Solving Adherence: How Data-Driven Risk Profiling Can Proactively Increase Your Brand's Ability to Reach Target Patients
The impact of non-adherence to medication is well documented and largely undisputed. Multiple studies have shown that patients' failure to remain committed to their prescribed course of therapy accounts for billions of dollars in additional healthcare spending every year. A large portion of the U.S. population uses co-pay savings programs. These programs generate a vast amount of data, giving manufacturers a unique opportunity to not just reach patients, but also to understand their behavior. By utilizing this data to infer specific reasons for non-adherence and the ideal timing, content, and channel for intervention, manufacturers can create successful patient-engagement strategies that help drive better compliance with therapy.

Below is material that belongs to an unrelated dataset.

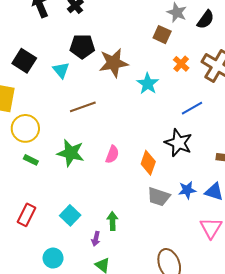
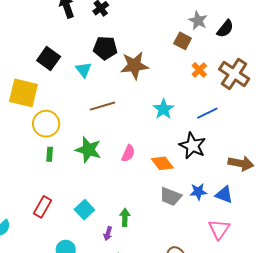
cyan star: (148, 84) -> (164, 109), moved
green rectangle: (31, 160) -> (50, 154), turned 64
orange diamond: (148, 163) -> (162, 163), turned -60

THE LIMITATIONS OF TRADITIONAL APPROACHES
Most adherence programs involve broad messaging, through a single channel, on a specified cadence. At their best, these communications may be timed with a patient's enrollment and fill cycle. There is a particular model, however, that is largely unused and represents a missed opportunity: Medication-adherence screening questions, asked during program enrollment, can help identify patients most at risk for poor adherence. This level of analysis makes it possible to segment patients into various risk profiles. Patients that are most at risk get the highest touch interventions, while the lowest-risk patients only get the level of engagement they need. These profiles can be refined through predictive modeling on an ongoing basis as additional data from patients' behavior within the co-pay program is collected. This method enables the engagement with the patient to be customized in three key ways: through message timing, through content, and through delivery channel.
Further, traditional adherence-messaging solutions tend to only address some of the factors that lead to poor patient compliance. Most adherence messages address the cost barrier or serve as simple reminders, as forgetfulness and price are the most commonly stated reasons patients give for not remaining on therapy. Factors like concern over side effects, feelings of indifference, lack of a support system, and other more complex barriers go largely unaddressed by these methods. By implementing a risk-modeling strategy that uses co-pay program data, manufacturers can address issues beyond just the base-level factors negatively impacting adherence.
HOW TO MAXIMIZE YOUR ADHERENCE SOLUTION
Improving patient adherence is a winning proposition for all stakeholders in the healthcare system. Adherence strategies achieve optimal impact when they are integrated with a co-pay savings program. Manufacturers seeking to increase the effectiveness of their adherence solution, or develop one if they currently do not have one in place, should follow some core steps to maximize the benefit derived from it. The program enrollment process should include adherence risk-screening questions.
Patients should then be segmented based on the results of this initial analysis, with the segmentation being refined on an ongoing basis as further data is gathered. Adherence-messaging streams should contain multiple forms of content to resonate with patients based on their individual adherence-risk factors and should be delivered via the patient's preferred communication platform as indicated by his or her initial survey response. Messages should also be triggered by patient behaviors, or lack thereof, as demonstrated by data in order to reach patients at times when the opportunity for impact is greatest.
Because traditional approaches to adherence messaging often fail to engage and connect with patients in a personal fashion, they often prove to be marginal at best in driving increased adherence. By adding the small, yet critical, element of patient risk modeling and subsequently tailoring adherence-message content to address various patient profiles, manufacturers can greatly maximize the impact of their programs and deliver a higher level of value for all stakeholders than might otherwise prove feasible.